## Task to complete
Read the records and gather each line that includes "more".

[Extracted page text data]

=-=-=-=-=

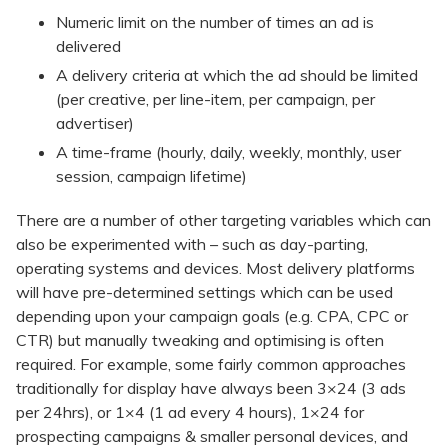
Numeric limit on the number of times an ad is
delivered
A delivery criteria at which the ad should be limited
(per creative, per line-item, per campaign, per
advertiser)
A time-frame (hourly, daily, weekly, monthly, user
session, campaign lifetime)
There are a number of other targeting variables which can
also be experimented with – such as day-parting,
operating systems and devices. Most delivery platforms
will have pre-determined settings which can be used
depending upon your campaign goals (e.g. CPA, CPC or
CTR) but manually tweaking and optimising is often
required. For example, some fairly common approaches
traditionally for display have always been 3×24 (3 ads
per 24hrs), or 1×4 (1 ad every 4 hours), 1×24 for
prospecting campaigns & smaller personal devices, and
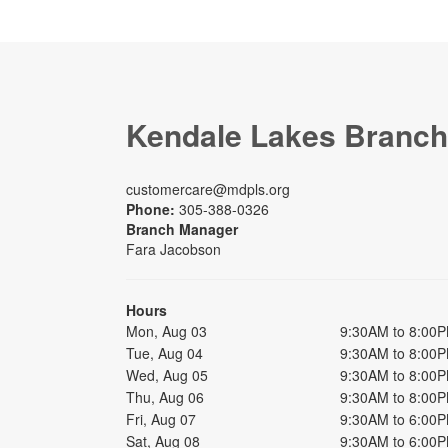
Kendale Lakes Branch
customercare@mdpls.org
Phone:
305-388-0326
Branch Manager
Fara Jacobson
Hours
Mon, Aug 03
9:30AM to 8:00
Tue, Aug 04
9:30AM to 8:00
Wed, Aug 05
9:30AM to 8:00
Thu, Aug 06
9:30AM to 8:00
Fri, Aug 07
9:30AM to 6:00
Sat, Aug 08
9:30AM to 6:00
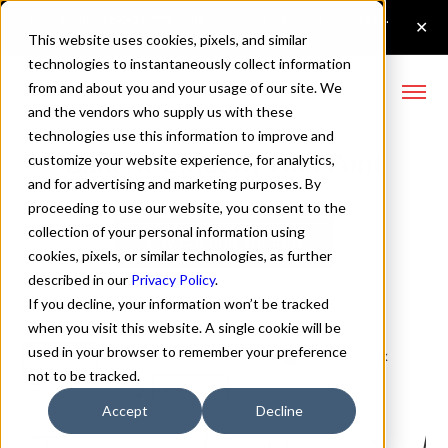
This website uses cookies, pixels, and similar
technologies to instantaneously collect information
from and about you and your usage of our site. We
and the vendors who supply us with these
technologies use this information to improve and
Bakerie Smooth Thin Font
customize your website experience, for analytics,
and for advertising and marketing purposes. By
proceeding to use our website, you consent to the
collection of your personal information using
Buy Bakerie Smooth
cookies, pixels, or similar technologies, as further
described in our
Privacy Policy
.
If you decline, your information won’t be tracked
when you visit this website. A single cookie will be
used in your browser to remember your preference
Thin
70px
not to be tracked.
110%
Accept
Decline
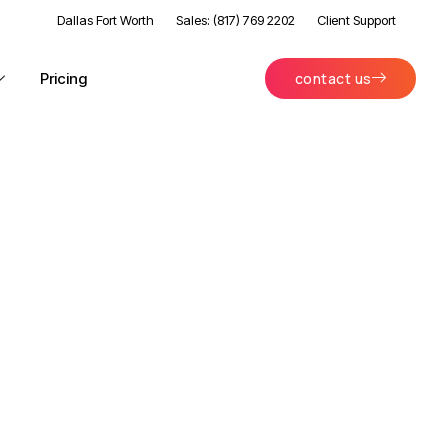
Dallas Fort Worth
Sales: (817) 769 2202
Client Support
Pricing
contact us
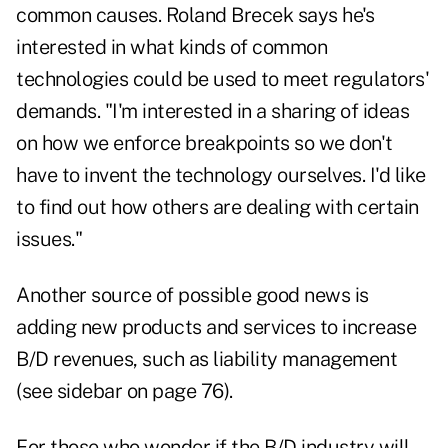
common causes. Roland Brecek says he's
interested in what kinds of common
technologies could be used to meet regulators'
demands. "I'm interested in a sharing of ideas
on how we enforce breakpoints so we don't
have to invent the technology ourselves. I'd like
to find out how others are dealing with certain
issues."
Another source of possible good news is
adding new products and services to increase
B/D revenues, such as liability management
(see sidebar on page 76).
For those who wonder if the B/D industry will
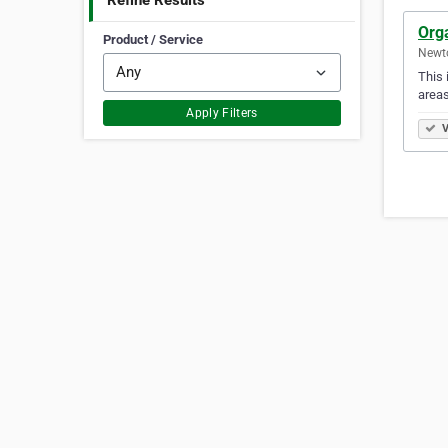
Refine Results
Org
Product / Service
Newto
This 
areas
Apply Filters
V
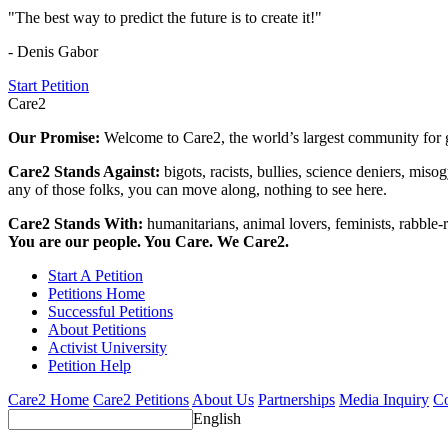
"The best way to predict the future is to create it!"
- Denis Gabor
Start Petition
Care2
Our Promise:
Welcome to Care2, the world’s largest community for g
Care2 Stands Against:
bigots, racists, bullies, science deniers, mis
any of those folks, you can move along, nothing to see here.
Care2 Stands With:
humanitarians, animal lovers, feminists, rabble-r
You are our people. You Care. We Care2.
Start A Petition
Petitions Home
Successful Petitions
About Petitions
Activist University
Petition Help
Care2 Home
Care2 Petitions
About Us
Partnerships
Media Inquiry
Co
English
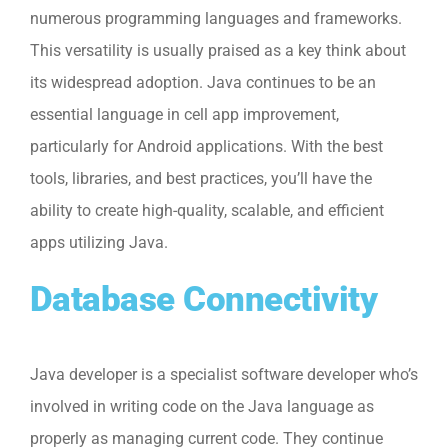
numerous programming languages and frameworks.
This versatility is usually praised as a key think about
its widespread adoption. Java continues to be an
essential language in cell app improvement,
particularly for Android applications. With the best
tools, libraries, and best practices, you’ll have the
ability to create high-quality, scalable, and efficient
apps utilizing Java.
Database Connectivity
Java developer is a specialist software developer who’s
involved in writing code on the Java language as
properly as managing current code. They continue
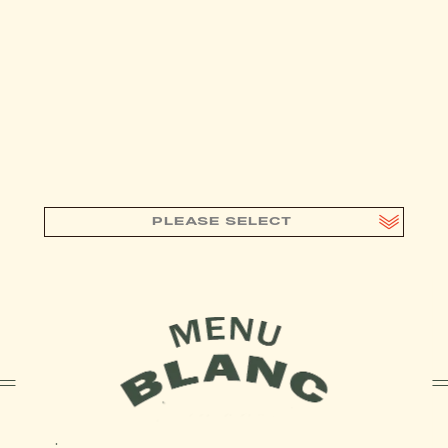
PLEASE SELECT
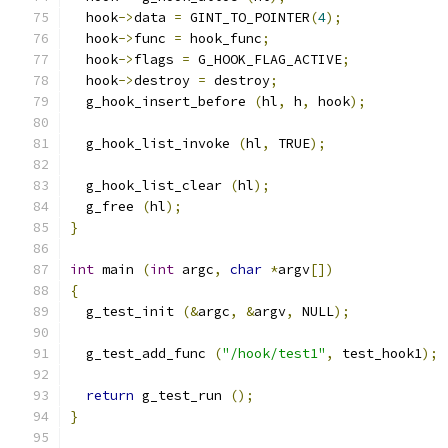
  hook
->
data 
=
 GINT_TO_POINTER
(
4
);
  hook
->
func 
=
 hook_func
;
  hook
->
flags 
=
 G_HOOK_FLAG_ACTIVE
;
  hook
->
destroy 
=
 destroy
;
  g_hook_insert_before 
(
hl
,
 h
,
 hook
);
  g_hook_list_invoke 
(
hl
,
 TRUE
);
  g_hook_list_clear 
(
hl
);
  g_free 
(
hl
);
}
int
 main 
(
int
 argc
,
char
*
argv
[])
{
  g_test_init 
(&
argc
,
&
argv
,
 NULL
);
  g_test_add_func 
(
"/hook/test1"
,
 test_hook1
);
return
 g_test_run 
();
}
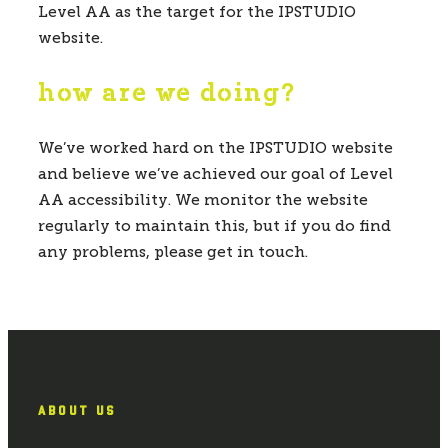
Level AA as the target for the IPSTUDIO
website.
how are we doing?
We’ve worked hard on the IPSTUDIO website
and believe we’ve achieved our goal of Level
AA accessibility. We monitor the website
regularly to maintain this, but if you do find
any problems, please get in touch.
ABOUT US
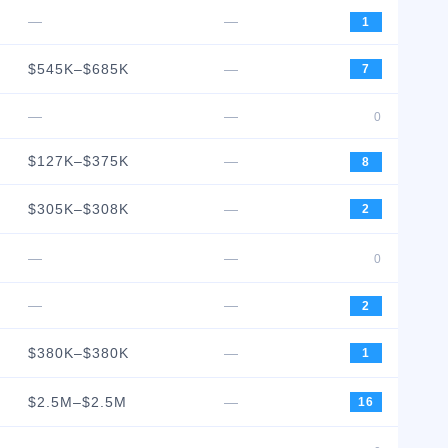
—
—
1
$545K–$685K
—
7
—
—
0
$127K–$375K
—
8
$305K–$308K
—
2
—
—
0
—
—
2
$380K–$380K
—
1
$2.5M–$2.5M
—
16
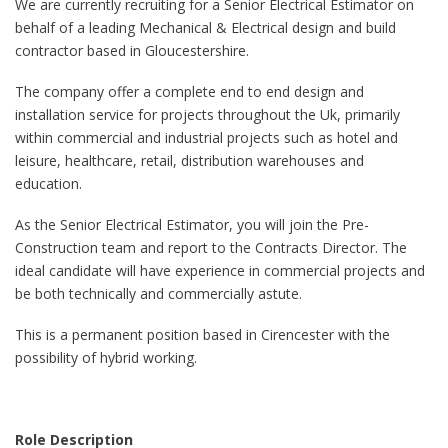
We are currently recruiting for a Senior Electrical Estimator on
behalf of a leading Mechanical & Electrical design and build
contractor based in Gloucestershire.
The company offer a complete end to end design and
installation service for projects throughout the Uk, primarily
within commercial and industrial projects such as hotel and
leisure, healthcare, retail, distribution warehouses and
education.
As the Senior Electrical Estimator, you will join the Pre-
Construction team and report to the Contracts Director. The
ideal candidate will have experience in commercial projects and
be both technically and commercially astute.
This is a permanent position based in Cirencester with the
possibility of hybrid working.
Role Description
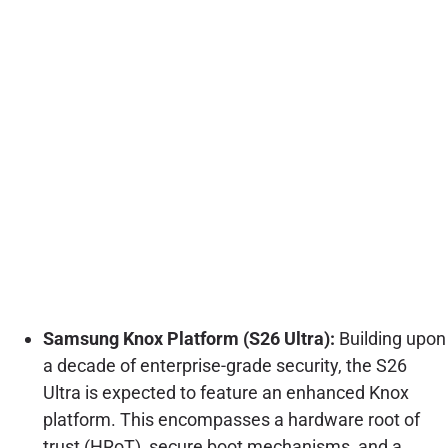
Samsung Knox Platform (S26 Ultra):
Building upon
a decade of enterprise-grade security, the S26
Ultra is expected to feature an enhanced Knox
platform. This encompasses a hardware root of
trust (HRoT), secure boot mechanisms, and a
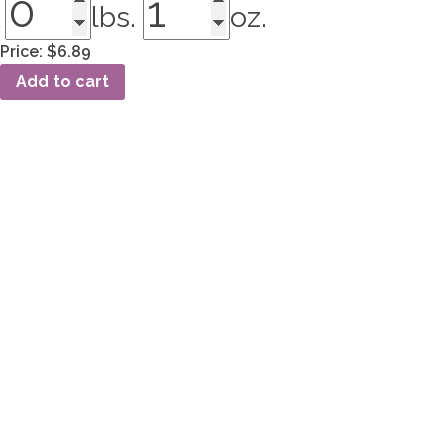
lbs.
oz.
Price:
$6.89
NS-
Add to cart
150
Roswell
quantity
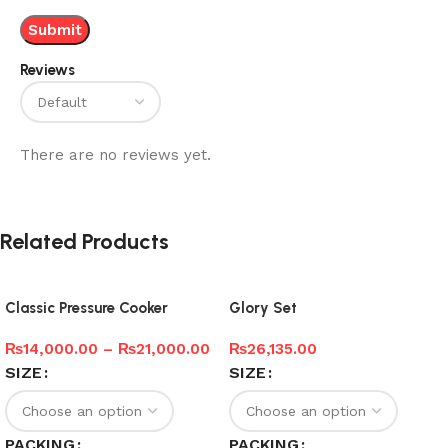
Reviews
There are no reviews yet.
Related Products
Classic Pressure Cooker
Glory Set
₨
14,000.00
–
₨
21,000.00
₨
26,135.00
SIZE
SIZE
PACKING
PACKING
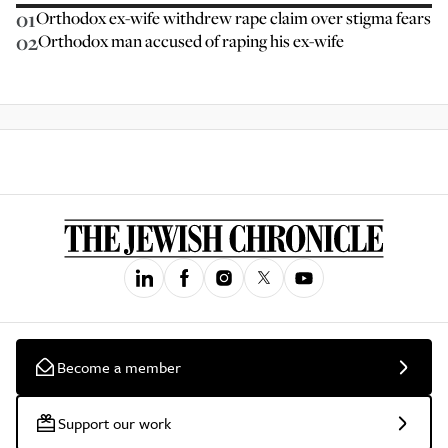
01
Orthodox ex-wife withdrew rape claim over stigma fears
02
Orthodox man accused of raping his ex-wife
Become a member
Support our work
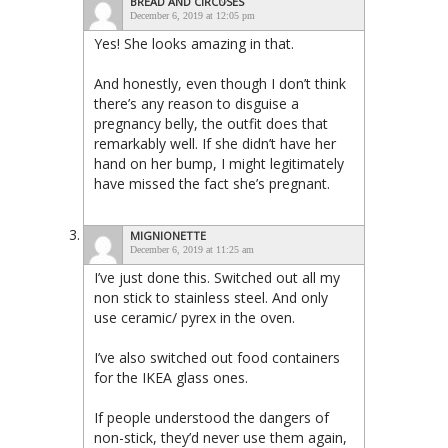
BREAD AND CIRCUSES
December 6, 2019 at 12:05 pm
Yes! She looks amazing in that.
And honestly, even though I don’t think
there’s any reason to disguise a
pregnancy belly, the outfit does that
remarkably well. If she didn’t have her
hand on her bump, I might legitimately
have missed the fact she’s pregnant.
MIGNIONETTE
December 6, 2019 at 11:25 am
I’ve just done this. Switched out all my
non stick to stainless steel. And only
use ceramic/ pyrex in the oven.
I’ve also switched out food containers
for the IKEA glass ones.
If people understood the dangers of
non-stick, they’d never use them again,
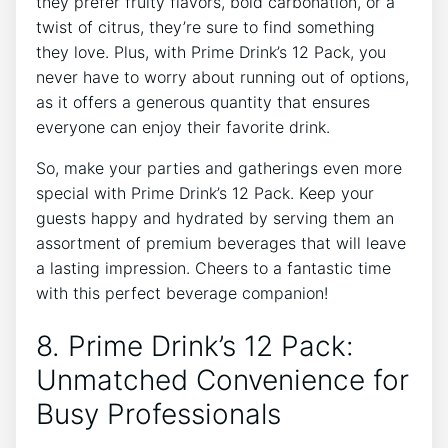
they⁢ prefer fruity flavors, bold carbonation, or ‌a
twist of citrus, they’re sure ‌to find something
they love. Plus, with Prime ‌Drink’s 12 Pack, you⁣
never‍ have to worry about running out of​ options,
as⁣ it offers a generous⁣ quantity that ensures
everyone can enjoy their favorite drink.⁣
So, ‌make your parties and gatherings even ⁤more⁤
special with Prime Drink’s 12 Pack. Keep your⁢
guests happy and hydrated by serving them an
assortment of ‌premium⁢ beverages ⁤that will leave
a lasting impression. Cheers ⁤to a fantastic time
with this⁢ perfect beverage companion!
8. Prime​ Drink’s ​12⁣ Pack:
Unmatched ​Convenience for
Busy Professionals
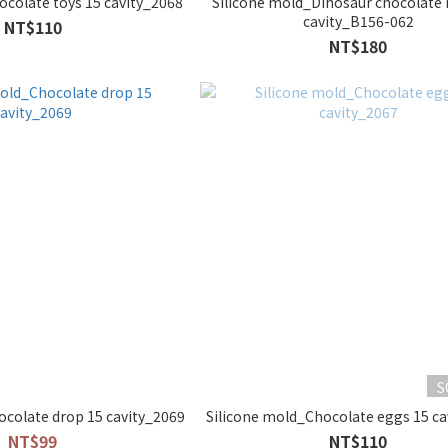
ocolate toys 15 cavity_2068
Silicone mold_Dinosaur chocolate
cavity_B156-062
NT$110
NT$180
S
ocolate drop 15 cavity_2069
Silicone mold_Chocolate eggs 15 ca
NT$99
NT$110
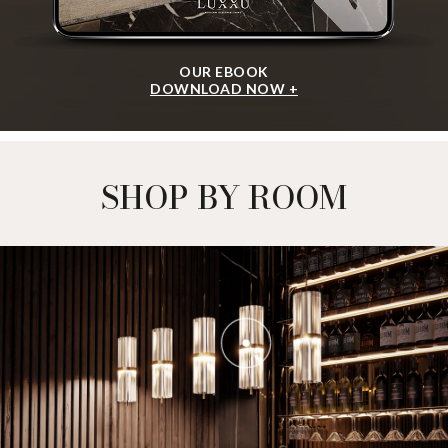
OUR EBOOK
DOWNLOAD NOW +
SHOP BY ROOM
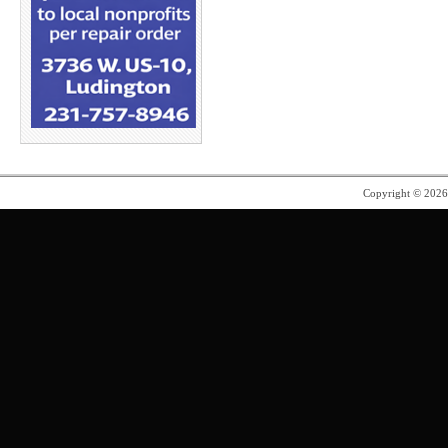
Copyright © 202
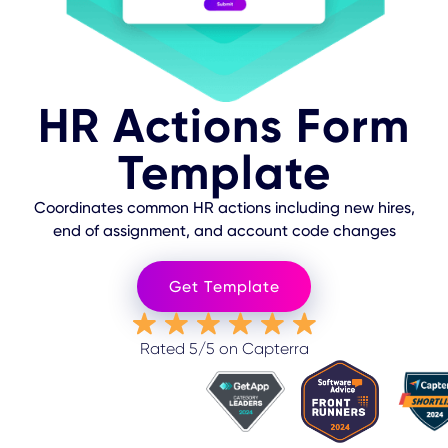
HR Actions Form
Template
Coordinates common HR actions including new hires,
end of assignment, and account code changes
Get Template
Rated 5/5 on Capterra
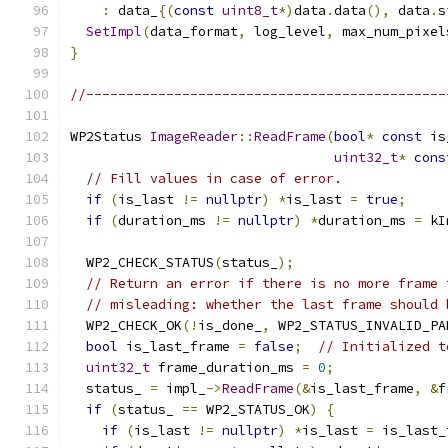
:
 data_
{(
const
uint8_t
*)
data
.
data
(),
 data
.
s
SetImpl
(
data_format
,
 log_level
,
 max_num_pixel
}
//---------------------------------------------
WP2Status 
ImageReader
::
ReadFrame
(
bool
*
const
 is
uint32_t
*
cons
// Fill values in case of error.
if
(
is_last 
!=
nullptr
)
*
is_last 
=
true
;
if
(
duration_ms 
!=
nullptr
)
*
duration_ms 
=
 kI
  WP2_CHECK_STATUS
(
status_
);
// Return an error if there is no more frame 
// misleading: whether the last frame should 
  WP2_CHECK_OK
(!
is_done_
,
 WP2_STATUS_INVALID_PA
bool
 is_last_frame 
=
false
;
// Initialized t
uint32_t
 frame_duration_ms 
=
0
;
  status_ 
=
 impl_
->
ReadFrame
(&
is_last_frame
,
&
f
if
(
status_ 
==
 WP2_STATUS_OK
)
{
if
(
is_last 
!=
nullptr
)
*
is_last 
=
 is_last_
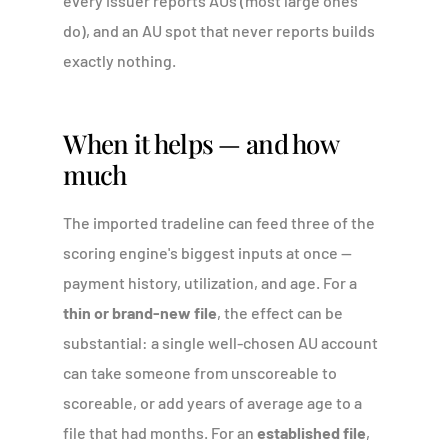
every issuer reports AUs (most large ones
do), and an AU spot that never reports builds
exactly nothing.
When it helps — and how
much
The imported tradeline can feed three of the
scoring engine's biggest inputs at once —
payment history, utilization, and age. For a
thin or brand-new file
, the effect can be
substantial: a single well-chosen AU account
can take someone from unscoreable to
scoreable, or add years of average age to a
file that had months. For an
established file
,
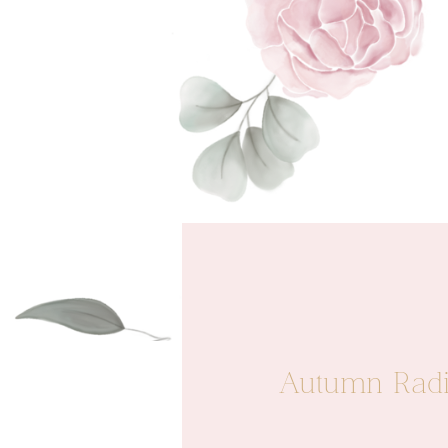
Autumn Radia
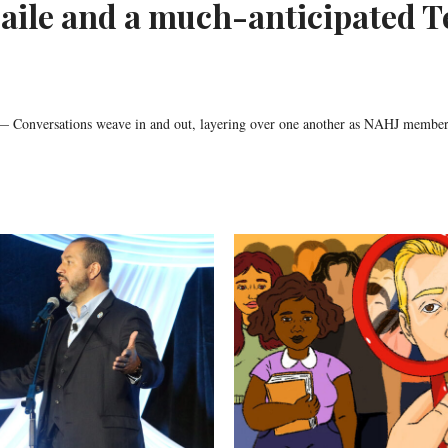
aile and a much-anticipated T
onversations weave in and out, layering over one another as NAHJ member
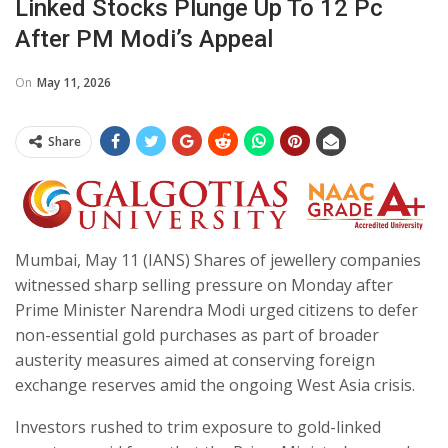
Linked Stocks Plunge Up To 12 Pc
After PM Modi’s Appeal
On
May 11, 2026
Share
Mumbai, May 11 (IANS) Shares of jewellery companies
witnessed sharp selling pressure on Monday after
Prime Minister Narendra Modi urged citizens to defer
non-essential gold purchases as part of broader
austerity measures aimed at conserving foreign
exchange reserves amid the ongoing West Asia crisis.
Investors rushed to trim exposure to gold-linked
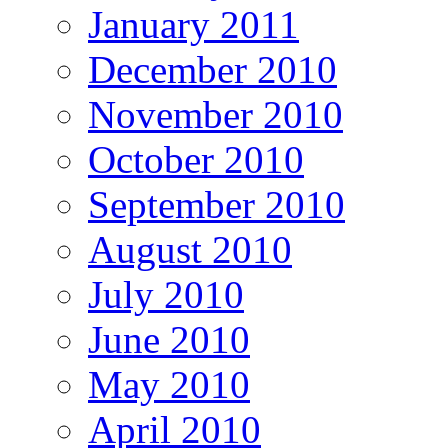
January 2011
December 2010
November 2010
October 2010
September 2010
August 2010
July 2010
June 2010
May 2010
April 2010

=-=-=-=-=

## Written solution
So, ‌make your parties and gatherings even ⁤more⁤
// Return an error if there is no more frame 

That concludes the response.